Pub: Allow specifying a package as "not publishable"

Created on 28 Nov 2018  路  5Comments  路  Source: dart-lang/pub

_From @amirh on November 27, 2018 18:52_

Following some cases of packages being published unintentionally (e.g https://github.com/dart-lang/pub-dartlang-dart/issues/1820 )

It would be nice to have a way to specify in pubspec.yaml that a package should not be published.

@jonasfj suggested adding:

publish_to: none  # do not publish this package while under active development.

This does the job, but it also makes pub publish --dry-run fail (which at least for flutter/plugins we run on presubmit for all plugins).
Ideally I'd want to be able to run the pub publish --dry-run, have it do all the checks it is currently doing but not fail if the packages was explicitly marked unpublishable.

_Copied from original issue: dart-lang/pub-dartlang-dart#1824_

Most helpful comment

Ah ok, I don't think that is the original intended workflow for publish_to: none, but I get why you would use it for that so you have to more explicitly remove that line when you want to publish, to prevent accidental publishing.

I think probably an option to skip that check with --dry-run is the best solution.

All 5 comments

I think this issue belongs to the pub client.

The publish_to: none feature is documented in: https://www.dartlang.org/tools/pub/pubspec#publish_to

It's possible that publish_to: none, should allow dry runs...

I think the default behavior of dry runs should be identical to a real publish, ie: if it passes then a real publish should always succeed.

I could see adding a flag or something for this specific case? I don't really understand the use case though or why you would want to do a dry run for an unpublishable package. Can you explain that further?

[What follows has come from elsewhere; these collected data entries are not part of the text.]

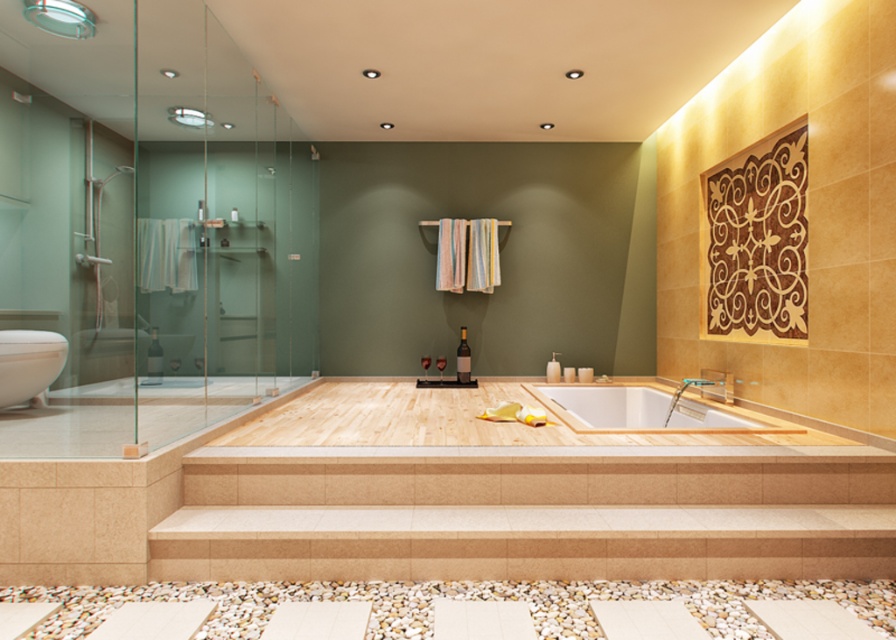 Question: Can you confirm if white wood bathtub at center is positioned above white glossy bathtub at lower left?

Choices:
 (A) no
 (B) yes

Answer: (A)

Question: Which of the following is the farthest from the observer?

Choices:
 (A) white glossy bathtub at lower left
 (B) white wood bathtub at center

Answer: (A)

Question: Which of the following is the farthest from the observer?

Choices:
 (A) (28, 392)
 (B) (636, 416)

Answer: (B)

Question: Does white wood bathtub at center appear on the left side of white glossy bathtub at lower left?

Choices:
 (A) no
 (B) yes

Answer: (A)

Question: Among these points, which one is farthest from the camera?

Choices:
 (A) (44, 364)
 (B) (645, 397)

Answer: (B)

Question: Is white wood bathtub at center wider than white glossy bathtub at lower left?

Choices:
 (A) yes
 (B) no

Answer: (A) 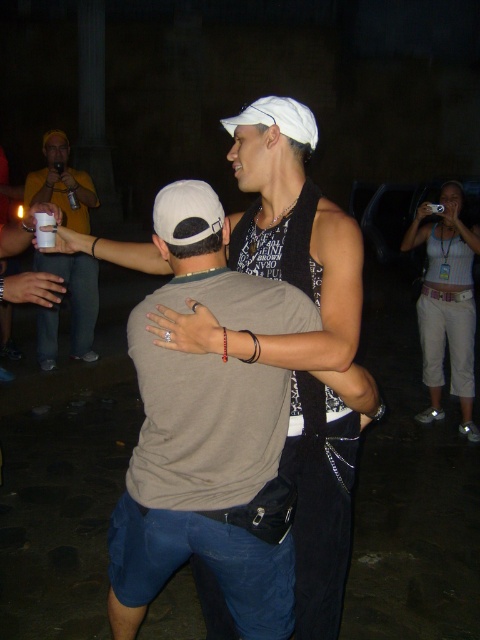 Question: Observing the image, what is the correct spatial positioning of white matte cap at center in reference to matte yellow shirt at left?

Choices:
 (A) left
 (B) right

Answer: (B)

Question: Estimate the real-world distances between objects in this image. Which object is farther from the white cotton tank top at upper right?

Choices:
 (A) matte yellow shirt at left
 (B) white matte cap at center

Answer: (B)

Question: Which of the following is the farthest from the observer?

Choices:
 (A) (423, 305)
 (B) (275, 106)
 (C) (82, 173)

Answer: (C)

Question: Does white cotton tank top at upper right have a larger size compared to matte yellow shirt at left?

Choices:
 (A) yes
 (B) no

Answer: (A)

Question: Observing the image, what is the correct spatial positioning of white matte cap at center in reference to white cotton tank top at upper right?

Choices:
 (A) below
 (B) above

Answer: (A)

Question: Which point appears closest to the camera in this image?

Choices:
 (A) (247, 136)
 (B) (43, 257)
 (C) (443, 246)

Answer: (A) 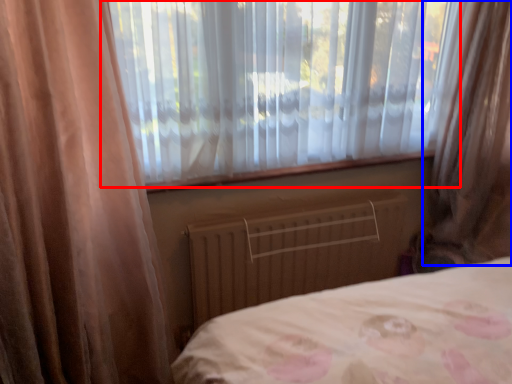 Question: Which of the following is the farthest to the observer, window (highlighted by a red box) or curtain (highlighted by a blue box)?

Choices:
 (A) window
 (B) curtain

Answer: (A) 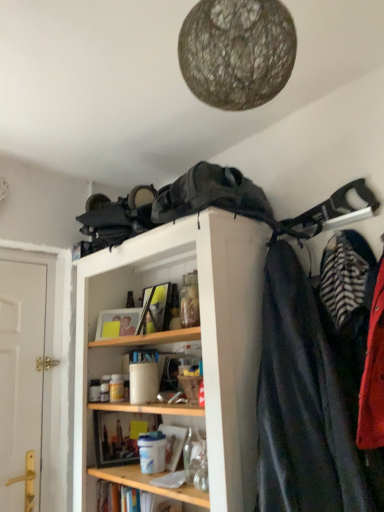 Question: Can you confirm if wooden shelf at lower center is taller than wooden shelf at upper center?

Choices:
 (A) no
 (B) yes

Answer: (A)

Question: Can you confirm if wooden shelf at lower center is positioned to the right of wooden shelf at upper center?

Choices:
 (A) no
 (B) yes

Answer: (A)

Question: Can you confirm if wooden shelf at lower center is thinner than wooden shelf at upper center?

Choices:
 (A) no
 (B) yes

Answer: (B)

Question: Does wooden shelf at lower center touch wooden shelf at upper center?

Choices:
 (A) no
 (B) yes

Answer: (A)

Question: From the image's perspective, is wooden shelf at lower center beneath wooden shelf at upper center?

Choices:
 (A) yes
 (B) no

Answer: (A)

Question: In terms of width, does striped fabric coat at right, the 2th cloak positioned from the top, look wider or thinner when compared to white wooden door at left?

Choices:
 (A) wide
 (B) thin

Answer: (A)

Question: From a real-world perspective, is striped fabric coat at right, placed as the second cloak when sorted from left to right, physically located above or below white wooden door at left?

Choices:
 (A) above
 (B) below

Answer: (A)

Question: Based on their sizes in the image, would you say striped fabric coat at right, placed as the second cloak when sorted from left to right, is bigger or smaller than white wooden door at left?

Choices:
 (A) big
 (B) small

Answer: (A)

Question: From the image's perspective, is striped fabric coat at right, the first cloak in the right-to-left sequence, positioned above or below white wooden door at left?

Choices:
 (A) below
 (B) above

Answer: (B)

Question: Is wooden shelf at lower center taller or shorter than white wooden door at left?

We do dry-runs in presubmits to make sure no publishing issues are introduced by new changes.
There might be a period of time during which a package is being worked on but wasn't published to pub yet (e.g that was the case for the google_maps_flutter plugin for about 6 months).

Ah ok, I don't think that is the original intended workflow for publish_to: none, but I get why you would use it for that so you have to more explicitly remove that line when you want to publish, to prevent accidental publishing.

I think probably an option to skip that check with --dry-run is the best solution.